Australia is short 370,000 digitally skilled workers. Within that, we're missing roughly 130,000 "digital experts" in fields like data science, cybersecurity, cloud engineering, and AI. Those numbers get quoted in every government report, every industry panel, every LinkedIn post from a tech CEO trying to justify a visa sponsorship.

But here's what nobody wants to talk about. A meaningful chunk of that gap is self-inflicted. We're not just failing to find talent. We're actively filtering it out.

The Machine That Says No

Most large Australian employers now use some form of AI-powered screening in their applicant tracking systems. These tools parse resumes, match keywords, score candidates, and rank them before a human ever sees them. In theory, this saves time. In practice, it's creating a blind spot the size of a small country.

The problem is simple. These systems are trained on patterns from existing successful hires. They look for specific job titles, specific certifications, specific career trajectories. If you've spent ten years as a "Data Analyst" at a bank and you apply for a "Data Scientist" role at a SaaS company, the algorithm sees a mismatch. Even if your actual skillset is 90% of what the role requires.

Career switchers get hammered. A journalist who taught themselves Python and built data pipelines for a newsroom? Rejected. A teacher who completed a data science bootcamp and spent 18 months freelancing on analytics projects? Rejected. A marketing manager who's been running attribution models and A/B tests for five years? Doesn't have "analyst" in their title, so rejected.

Titles Are Not Skills

This is the core issue. We've built screening systems that confuse titles with capabilities. A "Digital Marketing Manager" at a 15-person startup might be doing the work of a data analyst, a campaign strategist, a CRM administrator, and a content producer. But the ATS sees one title and maps it to one box.

Meanwhile, a "Digital Marketing Manager" at a 5,000-person enterprise might be managing one channel with a team of six specialists doing the actual work. Same title. Completely different skillset. The algorithm can't tell the difference, and most hiring managers don't look deep enough to figure it out.

The career switcher penalty

Australia's tech sector has been loudly advocating for more diverse pathways into digital careers. Government-funded bootcamps. University micro-credentials. Industry reskilling programs. We're spending hundreds of millions encouraging people to transition into tech.

Then those people apply for jobs and get auto-rejected because their resume doesn't pattern-match to someone who's been in tech since graduation. The system is funding the supply and blocking the demand simultaneously. It's genuinely absurd.

What Good Screening Actually Looks Like

1. Screen for demonstrated capability, not career history

Instead of filtering on job titles and years of experience, look for evidence of the actual skills you need. GitHub contributions. Portfolio projects. Certifications with practical assessments. Even a well-written cover letter that demonstrates domain understanding tells you more than a title match.

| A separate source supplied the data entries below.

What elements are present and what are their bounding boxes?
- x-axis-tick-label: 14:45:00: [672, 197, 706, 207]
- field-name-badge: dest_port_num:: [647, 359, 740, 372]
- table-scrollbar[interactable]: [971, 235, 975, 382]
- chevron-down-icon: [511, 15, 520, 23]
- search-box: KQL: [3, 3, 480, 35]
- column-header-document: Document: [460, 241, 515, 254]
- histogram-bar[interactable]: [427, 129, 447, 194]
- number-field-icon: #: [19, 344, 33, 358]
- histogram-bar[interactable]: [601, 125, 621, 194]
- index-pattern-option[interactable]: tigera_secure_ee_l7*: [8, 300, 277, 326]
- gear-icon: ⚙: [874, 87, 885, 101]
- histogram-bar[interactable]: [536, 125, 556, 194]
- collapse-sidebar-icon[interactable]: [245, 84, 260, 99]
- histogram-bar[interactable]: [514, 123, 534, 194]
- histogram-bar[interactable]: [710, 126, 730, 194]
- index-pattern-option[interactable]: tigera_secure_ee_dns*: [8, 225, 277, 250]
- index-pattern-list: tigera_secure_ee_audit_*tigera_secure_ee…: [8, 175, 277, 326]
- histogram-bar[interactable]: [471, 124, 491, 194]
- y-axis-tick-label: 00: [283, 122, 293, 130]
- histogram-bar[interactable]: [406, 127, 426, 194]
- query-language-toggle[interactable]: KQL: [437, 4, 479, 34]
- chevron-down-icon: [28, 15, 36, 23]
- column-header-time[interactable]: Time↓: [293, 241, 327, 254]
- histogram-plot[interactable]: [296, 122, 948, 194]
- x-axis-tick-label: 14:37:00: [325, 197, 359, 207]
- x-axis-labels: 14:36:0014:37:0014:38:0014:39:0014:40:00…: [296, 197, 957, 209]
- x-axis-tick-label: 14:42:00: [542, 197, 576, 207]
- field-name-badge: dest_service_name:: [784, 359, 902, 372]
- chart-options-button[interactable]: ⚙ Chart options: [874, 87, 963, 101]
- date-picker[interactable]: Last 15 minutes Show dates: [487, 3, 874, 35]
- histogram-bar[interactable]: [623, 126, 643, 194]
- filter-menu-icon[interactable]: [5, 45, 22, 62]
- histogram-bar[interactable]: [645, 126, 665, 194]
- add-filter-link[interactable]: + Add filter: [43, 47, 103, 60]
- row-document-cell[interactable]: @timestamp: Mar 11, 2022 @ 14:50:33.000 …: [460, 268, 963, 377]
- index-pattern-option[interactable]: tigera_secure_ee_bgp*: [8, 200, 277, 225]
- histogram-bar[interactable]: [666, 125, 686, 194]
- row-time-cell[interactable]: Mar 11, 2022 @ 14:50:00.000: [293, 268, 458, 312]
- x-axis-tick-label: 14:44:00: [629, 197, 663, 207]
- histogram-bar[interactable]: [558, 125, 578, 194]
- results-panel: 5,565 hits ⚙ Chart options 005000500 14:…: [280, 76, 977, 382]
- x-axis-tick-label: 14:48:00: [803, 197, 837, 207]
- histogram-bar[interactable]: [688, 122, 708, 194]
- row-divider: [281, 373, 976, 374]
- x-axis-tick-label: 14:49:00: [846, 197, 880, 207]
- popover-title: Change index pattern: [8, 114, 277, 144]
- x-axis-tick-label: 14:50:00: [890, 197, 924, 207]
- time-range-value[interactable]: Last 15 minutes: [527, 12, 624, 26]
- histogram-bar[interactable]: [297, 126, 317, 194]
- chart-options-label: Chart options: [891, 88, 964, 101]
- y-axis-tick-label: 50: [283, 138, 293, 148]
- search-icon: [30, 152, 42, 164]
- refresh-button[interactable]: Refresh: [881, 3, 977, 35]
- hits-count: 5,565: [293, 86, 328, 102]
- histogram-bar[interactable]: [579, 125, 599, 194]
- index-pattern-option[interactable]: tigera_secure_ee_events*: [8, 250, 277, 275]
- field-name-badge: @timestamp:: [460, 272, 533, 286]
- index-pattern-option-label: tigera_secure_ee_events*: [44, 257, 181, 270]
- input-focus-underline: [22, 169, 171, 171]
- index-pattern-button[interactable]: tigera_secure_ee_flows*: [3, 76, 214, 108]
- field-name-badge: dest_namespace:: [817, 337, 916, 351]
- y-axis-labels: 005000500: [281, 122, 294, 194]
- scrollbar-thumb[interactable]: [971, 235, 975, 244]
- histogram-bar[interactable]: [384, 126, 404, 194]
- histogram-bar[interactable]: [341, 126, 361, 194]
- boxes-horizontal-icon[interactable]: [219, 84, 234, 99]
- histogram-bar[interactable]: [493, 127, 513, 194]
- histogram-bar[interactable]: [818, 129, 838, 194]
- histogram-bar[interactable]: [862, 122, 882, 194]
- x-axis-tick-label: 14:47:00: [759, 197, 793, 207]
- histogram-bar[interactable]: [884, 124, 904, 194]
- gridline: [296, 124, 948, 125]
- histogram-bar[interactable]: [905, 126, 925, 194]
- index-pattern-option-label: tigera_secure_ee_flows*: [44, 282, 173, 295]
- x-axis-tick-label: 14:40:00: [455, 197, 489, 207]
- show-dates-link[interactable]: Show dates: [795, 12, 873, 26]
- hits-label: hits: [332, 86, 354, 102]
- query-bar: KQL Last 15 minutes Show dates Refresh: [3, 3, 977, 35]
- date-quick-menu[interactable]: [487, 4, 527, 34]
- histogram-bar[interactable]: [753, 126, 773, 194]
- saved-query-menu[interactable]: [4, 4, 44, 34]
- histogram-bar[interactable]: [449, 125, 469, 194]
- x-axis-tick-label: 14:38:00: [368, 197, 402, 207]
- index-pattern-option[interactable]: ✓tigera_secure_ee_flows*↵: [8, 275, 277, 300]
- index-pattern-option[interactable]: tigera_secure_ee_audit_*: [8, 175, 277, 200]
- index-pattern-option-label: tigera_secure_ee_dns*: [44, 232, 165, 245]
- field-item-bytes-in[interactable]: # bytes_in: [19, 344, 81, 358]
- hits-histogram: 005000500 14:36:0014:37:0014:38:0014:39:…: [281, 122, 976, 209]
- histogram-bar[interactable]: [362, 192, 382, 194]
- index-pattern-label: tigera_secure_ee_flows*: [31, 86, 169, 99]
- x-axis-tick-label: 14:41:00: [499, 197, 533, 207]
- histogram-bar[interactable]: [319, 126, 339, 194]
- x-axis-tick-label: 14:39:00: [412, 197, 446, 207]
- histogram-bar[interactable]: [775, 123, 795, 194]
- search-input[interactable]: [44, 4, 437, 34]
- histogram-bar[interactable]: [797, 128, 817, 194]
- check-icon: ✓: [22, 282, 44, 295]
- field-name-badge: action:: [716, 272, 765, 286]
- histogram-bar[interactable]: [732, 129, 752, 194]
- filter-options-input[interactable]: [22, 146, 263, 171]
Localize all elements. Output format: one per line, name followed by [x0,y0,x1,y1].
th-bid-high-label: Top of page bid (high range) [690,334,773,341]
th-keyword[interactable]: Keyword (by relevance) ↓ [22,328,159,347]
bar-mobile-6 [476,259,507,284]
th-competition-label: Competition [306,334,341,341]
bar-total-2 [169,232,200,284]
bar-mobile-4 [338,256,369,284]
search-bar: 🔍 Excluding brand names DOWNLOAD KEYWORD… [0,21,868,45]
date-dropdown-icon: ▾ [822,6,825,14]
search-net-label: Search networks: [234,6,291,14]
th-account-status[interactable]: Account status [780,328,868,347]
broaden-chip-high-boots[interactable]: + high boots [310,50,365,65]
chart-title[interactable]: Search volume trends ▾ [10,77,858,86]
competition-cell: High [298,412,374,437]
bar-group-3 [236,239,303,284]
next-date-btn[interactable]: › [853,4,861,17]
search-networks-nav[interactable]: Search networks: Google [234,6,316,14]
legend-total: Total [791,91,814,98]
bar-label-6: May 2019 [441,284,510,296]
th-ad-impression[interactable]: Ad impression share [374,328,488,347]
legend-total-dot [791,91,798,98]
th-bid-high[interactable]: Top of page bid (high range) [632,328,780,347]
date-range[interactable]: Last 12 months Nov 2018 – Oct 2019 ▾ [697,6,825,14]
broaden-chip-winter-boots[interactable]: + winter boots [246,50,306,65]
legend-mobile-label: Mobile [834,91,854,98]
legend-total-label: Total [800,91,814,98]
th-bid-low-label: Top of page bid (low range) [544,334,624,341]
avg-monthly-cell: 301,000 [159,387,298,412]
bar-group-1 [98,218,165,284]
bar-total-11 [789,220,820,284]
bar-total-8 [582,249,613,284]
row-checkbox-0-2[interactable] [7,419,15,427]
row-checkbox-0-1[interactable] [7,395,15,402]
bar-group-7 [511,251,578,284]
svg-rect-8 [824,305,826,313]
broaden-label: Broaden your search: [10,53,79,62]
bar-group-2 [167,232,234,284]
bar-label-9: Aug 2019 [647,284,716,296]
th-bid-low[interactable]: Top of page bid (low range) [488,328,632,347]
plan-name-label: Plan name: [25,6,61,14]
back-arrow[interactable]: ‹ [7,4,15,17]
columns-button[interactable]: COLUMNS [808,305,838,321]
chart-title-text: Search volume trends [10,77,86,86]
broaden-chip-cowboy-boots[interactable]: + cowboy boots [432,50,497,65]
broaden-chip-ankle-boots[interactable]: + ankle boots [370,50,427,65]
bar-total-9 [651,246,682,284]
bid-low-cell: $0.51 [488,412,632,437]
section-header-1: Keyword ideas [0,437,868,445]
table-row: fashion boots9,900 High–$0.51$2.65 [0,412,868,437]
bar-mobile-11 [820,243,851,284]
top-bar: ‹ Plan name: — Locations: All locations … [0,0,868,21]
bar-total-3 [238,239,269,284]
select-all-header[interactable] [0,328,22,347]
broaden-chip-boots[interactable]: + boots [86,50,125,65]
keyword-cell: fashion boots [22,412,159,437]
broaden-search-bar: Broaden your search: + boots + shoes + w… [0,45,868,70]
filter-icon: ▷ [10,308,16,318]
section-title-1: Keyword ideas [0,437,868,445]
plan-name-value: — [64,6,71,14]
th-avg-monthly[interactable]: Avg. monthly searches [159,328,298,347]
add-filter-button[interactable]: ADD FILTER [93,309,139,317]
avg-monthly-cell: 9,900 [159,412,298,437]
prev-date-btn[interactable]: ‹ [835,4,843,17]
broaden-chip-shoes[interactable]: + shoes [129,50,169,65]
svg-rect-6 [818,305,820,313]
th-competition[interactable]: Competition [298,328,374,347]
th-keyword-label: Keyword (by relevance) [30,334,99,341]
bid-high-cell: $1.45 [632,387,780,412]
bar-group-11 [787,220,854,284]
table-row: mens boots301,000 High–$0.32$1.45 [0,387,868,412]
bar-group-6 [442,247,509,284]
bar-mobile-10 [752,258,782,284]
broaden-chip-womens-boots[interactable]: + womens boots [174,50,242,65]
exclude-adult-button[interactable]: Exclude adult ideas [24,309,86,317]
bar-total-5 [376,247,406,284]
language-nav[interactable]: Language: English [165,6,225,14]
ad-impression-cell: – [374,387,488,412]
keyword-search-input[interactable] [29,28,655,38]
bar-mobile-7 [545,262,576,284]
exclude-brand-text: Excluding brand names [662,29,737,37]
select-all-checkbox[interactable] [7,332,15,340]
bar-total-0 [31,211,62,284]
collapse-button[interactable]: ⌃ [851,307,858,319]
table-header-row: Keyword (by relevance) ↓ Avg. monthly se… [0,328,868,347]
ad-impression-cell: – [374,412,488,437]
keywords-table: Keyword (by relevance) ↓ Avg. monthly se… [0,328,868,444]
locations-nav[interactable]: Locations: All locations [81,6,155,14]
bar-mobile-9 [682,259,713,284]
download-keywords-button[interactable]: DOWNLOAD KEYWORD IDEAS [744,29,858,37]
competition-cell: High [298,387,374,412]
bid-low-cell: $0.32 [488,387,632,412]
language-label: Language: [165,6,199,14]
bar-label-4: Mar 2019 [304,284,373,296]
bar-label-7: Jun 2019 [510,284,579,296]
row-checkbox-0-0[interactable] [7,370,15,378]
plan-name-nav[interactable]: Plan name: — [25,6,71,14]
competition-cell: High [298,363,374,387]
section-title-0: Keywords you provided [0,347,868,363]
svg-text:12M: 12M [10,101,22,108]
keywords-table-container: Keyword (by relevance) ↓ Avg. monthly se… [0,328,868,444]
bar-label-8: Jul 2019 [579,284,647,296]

2. Build your shortlist from skills taxonomies, not keyword lists

The difference matters. A keyword search for "Tableau" misses the candidate who's expert in Power BI and Looker and could learn Tableau in a week. A skills taxonomy approach says "data visualisation proficiency" and catches all three. Most modern ATS platforms support this. Almost nobody configures them properly.

3. Create explicit career-switcher pathways

Some of the best hires I've placed in the last two years have been career changers. A former management consultant who moved into product management. An ex-accountant who became a business intelligence analyst. A hospitality manager who transitioned into customer success at a SaaS company. Every one of them outperformed candidates with "perfect" backgrounds because they brought cross-domain thinking that pure-play candidates lacked.

But these people would have been auto-rejected by most ATS configurations. They got through because a human recruiter read their application and recognised the transferable skills.

4. Audit your rejection data

When was the last time you looked at who your ATS rejected? Most companies never do. They see the shortlist, interview from it, hire from it, and assume the system worked. But the candidates who got filtered out are invisible. You don't know what you lost.

Run a quarterly audit. Pull a random sample of 50 rejected applications. Have a human review them. If even 10% should have made it to interview stage, your screening process has a serious leak.

The Uncomfortable Implication

If we fixed our screening processes, we wouldn't eliminate the skills gap. There are genuine shortages in deep technical disciplines that take years to develop. You can't bootcamp your way to being a senior machine learning engineer.

But we'd shrink the gap significantly. Tens of thousands of capable people are being turned away by systems that can't see past a job title. Every one of them represents a hire that didn't happen, a team that stayed understaffed, a project that got delayed.

We don't just have a skills gap. We have a recognition gap. And we built the tools that created it.

The next time someone tells you they can't find talent, ask them how many applications their ATS rejected last month. Ask them what criteria it used. Ask them if a human ever reviewed the rejects.

The answer to Australia's tech talent shortage isn't just training more people. It's getting dramatically better at recognising the people we already have.